# [EXERCISE DETAILS]
Reproduce the listing in its entirety. Do not reproduce the pictures.
»»
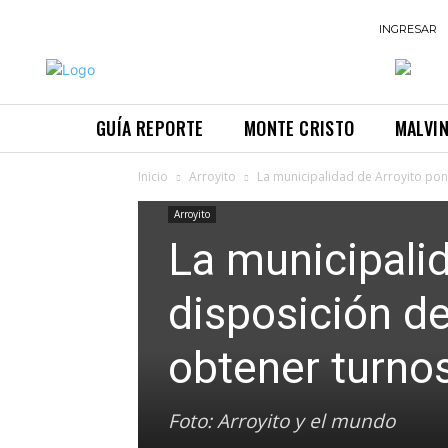
INGRESAR
GUÍA REPORTE
MONTE CRISTO
MALVI
Inicio
Arroyito
La municipalidad de Arroyito pone
Arroyito
La municipali
disposición de
obtener turno
Foto: Arroyito y el mundo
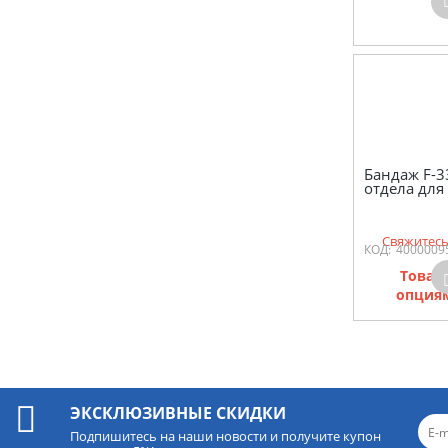
Бандаж F-3
отдела для
Свяжитесь
КОД:
4000009
Товар
опциям
ЭКСКЛЮЗИВНЫЕ СКИДКИ
Подпишитесь на наши новости и получите купон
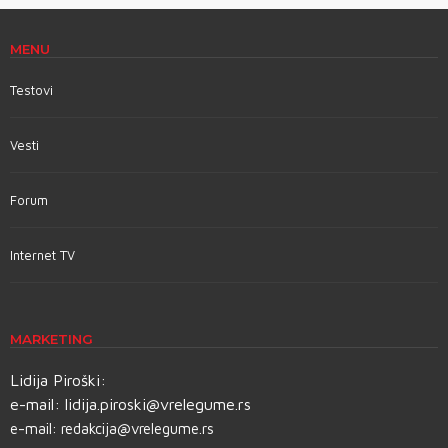
MENU
Testovi
Vesti
Forum
Internet TV
MARKETING
Lidija Piroški:
e-mail:
lidija.piroski@vrelegume.rs
e-mail:
redakcija@vrelegume.rs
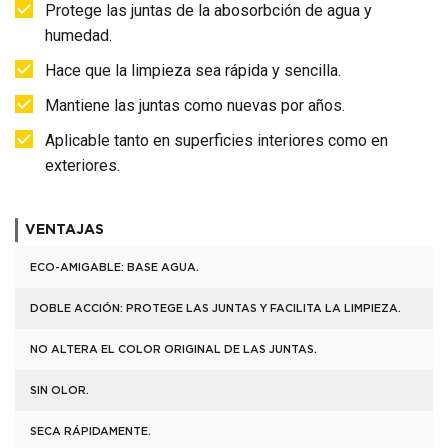
Protege las juntas de la abosorbción de agua y
humedad.
Hace que la limpieza sea rápida y sencilla.
Mantiene las juntas como nuevas por años.
Aplicable tanto en superficies interiores como en
exteriores.
VENTAJAS
ECO-AMIGABLE: BASE AGUA.
DOBLE ACCIÓN: PROTEGE LAS JUNTAS Y FACILITA LA LIMPIEZA.
NO ALTERA EL COLOR ORIGINAL DE LAS JUNTAS.
SIN OLOR.
SECA RÁPIDAMENTE.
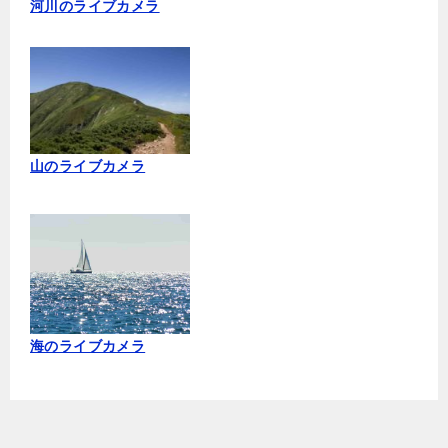
河川のライブカメラ
山のライブカメラ
海のライブカメラ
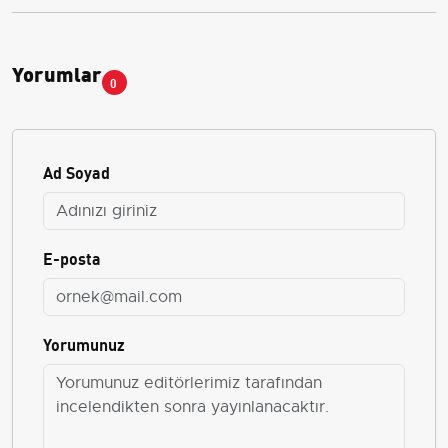
Yorumlar
0
Ad Soyad
E-posta
Yorumunuz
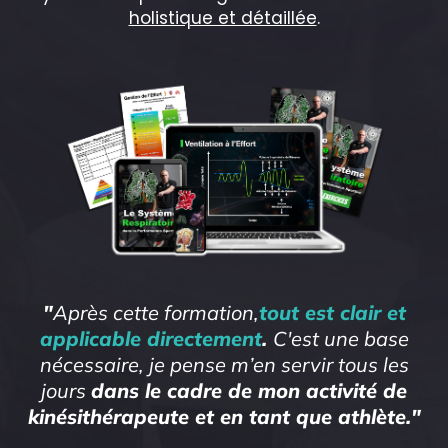
holistique et détaillée
.
"
Après cette formation,
tout est clair et
applicable directement
.
C'est une base
nécessaire, je pense m’en servir tous les
jours
dans le cadre de mon activité de
kinésithérapeute et en tant que athlète."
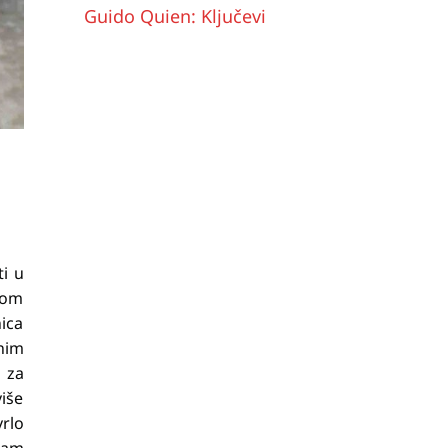
Guido Quien: Ključevi
ti u
anom
ica
nim
a za
više
vrlo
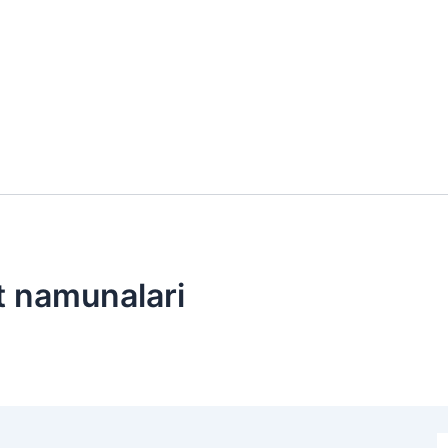
st namunalari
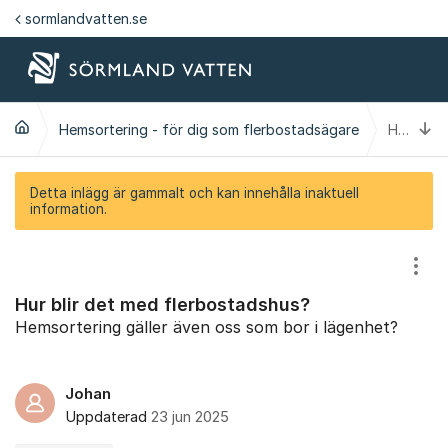
Hoppa till innehåll
sormlandvatten.se
Ti
Hemsortering - för dig som flerbostadsägare
Hur blir det med flerbostadshus?
Detta inlägg är gammalt och kan innehålla inaktuell
information.
Visa
Hur blir det med flerbostadshus?
Hemsortering gäller även oss som bor i lägenhet?
Johan
Uppdaterad
23 jun 2025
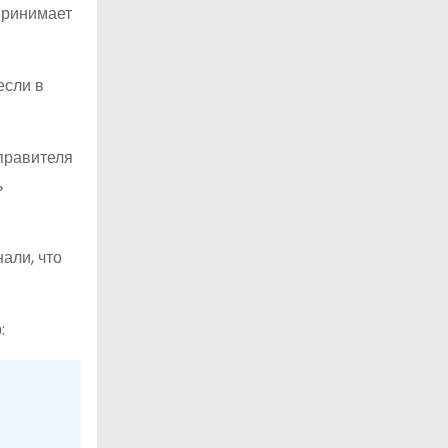
принимает
если в
правителя
ь
али, что
:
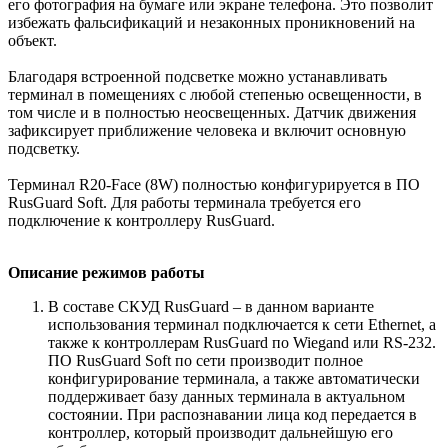
его фотография на бумаге или экране телефона. Это позволит
избежать фальсификаций и незаконных проникновений на
объект.
Благодаря встроенной подсветке можно устанавливать
терминал в помещениях с любой степенью освещенности, в
том числе и в полностью неосвещенных. Датчик движения
зафиксирует приближение человека и включит основную
подсветку.
Терминал R20-Face (8W) полностью конфигурируется в ПО
RusGuard Soft. Для работы терминала требуется его
подключение к контроллеру RusGuard.
Описание режимов работы
В составе СКУД RusGuard – в данном варианте
использования терминал подключается к сети Ethernet, а
также к контроллерам RusGuard по Wiegand или RS-232.
ПО RusGuard Soft по сети производит полное
конфигурирование терминала, а также автоматически
поддерживает базу данных терминала в актуальном
состоянии. При распознавании лица код передается в
контроллер, который производит дальнейшую его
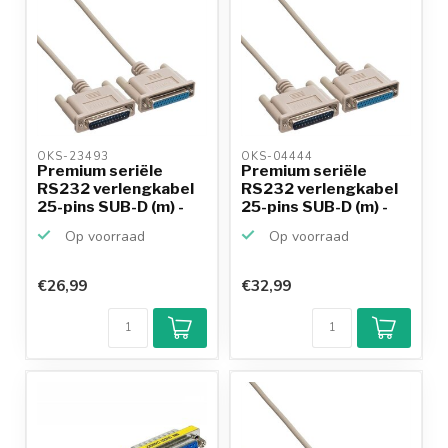
OKS-23493 
OKS-04444 
Premium seriële
Premium seriële
RS232 verlengkabel
RS232 verlengkabel
25-pins SUB-D (m) -
25-pins SUB-D (m) -
25...
25...
Op voorraad
Op voorraad
€26,99
€32,99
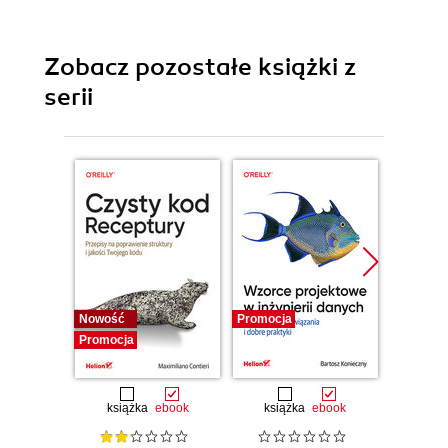
Zobacz pozostałe książki z
serii
Nowość
Promocja
Bestselle
Promocja
Promocj
książka
ebook
książka
ebook
ksią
««
# [PROBLEM SOLUTION]
INGRESAR
GUÍA REPORTE
MONTE CRISTO
MALVI
Inicio
Arroyito
La municipalidad de Arroyito pone
Arroyito
La municipali
disposición de
obtener turno
Foto: Arroyito y el mundo
Бандаж F-3
отдела для
Свяжитесь
КОД:
4000009
Товар
опциям
ЭКСКЛЮЗИВНЫЕ СКИДКИ
Подпишитесь на наши новости и получите купон
MENU
Testovi
Vesti
Forum
Internet TV
MARKETING
Lidija Piroški:
e-mail:
lidija.piroski@vrelegume.rs
e-mail:
redakcija@vrelegume.rs
Protege las juntas de la abosorbción de agua y
humedad.
Hace que la limpieza sea rápida y sencilla.
Mantiene las juntas como nuevas por años.
Aplicable tanto en superficies interiores como en
exteriores.
VENTAJAS
ECO-AMIGABLE: BASE AGUA.
DOBLE ACCIÓN: PROTEGE LAS JUNTAS Y FACILITA LA LIMPIEZA.
NO ALTERA EL COLOR ORIGINAL DE LAS JUNTAS.
SIN OLOR.
SECA RÁPIDAMENTE.
河川のライブカメラ
山のライブカメラ
海のライブカメラ
Yorumlar
0
Ad Soyad
E-posta
Yorumunuz
holistique et détaillée
.
"
Après cette formation,
tout est clair et
applicable directement
.
C'est une base
nécessaire, je pense m’en servir tous les
jours
dans le cadre de mon activité de
kinésithérapeute et en tant que athlète."
Guido Quien: Ključevi
ti u
anom
ica
nim
a za
više
vrlo
st namunalari
Hoppa till innehåll
sormlandvatten.se
Ti
Hemsortering - för dig som flerbostadsägare
Hur blir det med flerbostadshus?
Detta inlägg är gammalt och kan innehålla inaktuell
information.
Visa
Hur blir det med flerbostadshus?
Hemsortering gäller även oss som bor i lägenhet?
Johan
Uppdaterad
23 jun 2025
принимает
если в
правителя
ь
али, что
:
его фотография на бумаге или экране телефона. Это позволит
избежать фальсификаций и незаконных проникновений на
объект.
Благодаря встроенной подсветке можно устанавливать
терминал в помещениях с любой степенью освещенности, в
том числе и в полностью неосвещенных. Датчик движения
зафиксирует приближение человека и включит основную
подсветку.
Терминал R20-Face (8W) полностью конфигурируется в ПО
RusGuard Soft. Для работы терминала требуется его
подключение к контроллеру RusGuard.
Описание режимов работы
В составе СКУД RusGuard – в данном варианте
использования терминал подключается к сети Ethernet, а
также к контроллерам RusGuard по Wiegand или RS-232.
ПО RusGuard Soft по сети производит полное
конфигурирование терминала, а также автоматически
поддерживает базу данных терминала в актуальном
состоянии. При распознавании лица код передается в
контроллер, который производит дальнейшую его
OKS-23493 
OKS-04444 
Premium seriële
Premium seriële
RS232 verlengkabel
RS232 verlengkabel
25-pins SUB-D (m) -
25-pins SUB-D (m) -
25...
25...
Op voorraad
Op voorraad
€26,99
€32,99
Zobacz pozostałe książki z
serii
Nowość
Promocja
Bestselle
Promocja
Promocj
książka
ebook
książka
ebook
ksią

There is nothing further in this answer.